> [Task goal]: Which lines of the data below hold "spending"? Copy each of them.

> [Source data]:
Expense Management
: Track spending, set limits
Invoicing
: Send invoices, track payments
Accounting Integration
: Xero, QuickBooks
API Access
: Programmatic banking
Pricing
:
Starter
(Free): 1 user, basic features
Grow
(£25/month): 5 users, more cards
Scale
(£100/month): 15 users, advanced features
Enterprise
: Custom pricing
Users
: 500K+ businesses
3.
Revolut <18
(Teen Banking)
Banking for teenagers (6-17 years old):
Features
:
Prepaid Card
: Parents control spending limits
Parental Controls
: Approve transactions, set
==
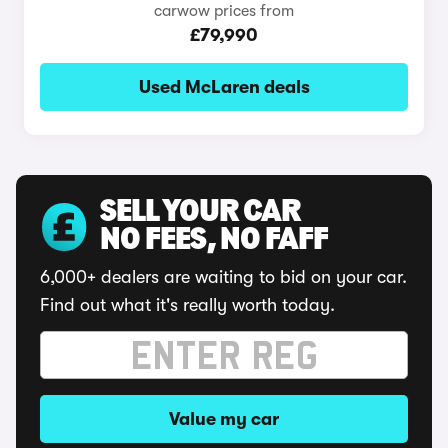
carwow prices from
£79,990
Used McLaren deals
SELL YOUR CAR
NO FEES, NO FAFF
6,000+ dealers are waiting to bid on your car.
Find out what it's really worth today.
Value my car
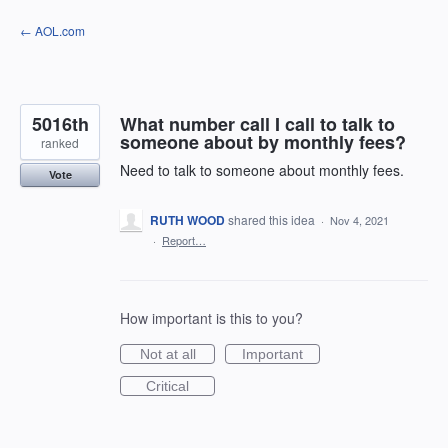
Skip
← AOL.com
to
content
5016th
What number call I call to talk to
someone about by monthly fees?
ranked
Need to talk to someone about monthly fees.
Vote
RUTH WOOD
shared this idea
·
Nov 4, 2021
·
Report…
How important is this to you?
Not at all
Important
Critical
---
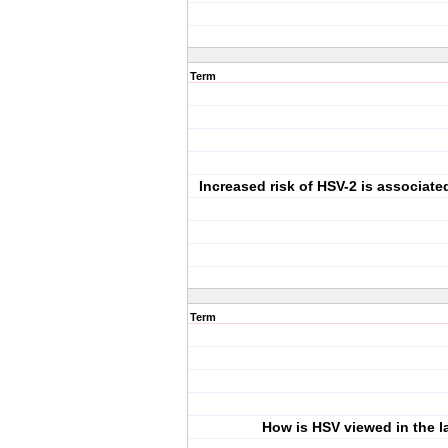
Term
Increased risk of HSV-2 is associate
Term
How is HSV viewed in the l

> [Problem solution]:
: Track spending, set limits
: Parents control spending limits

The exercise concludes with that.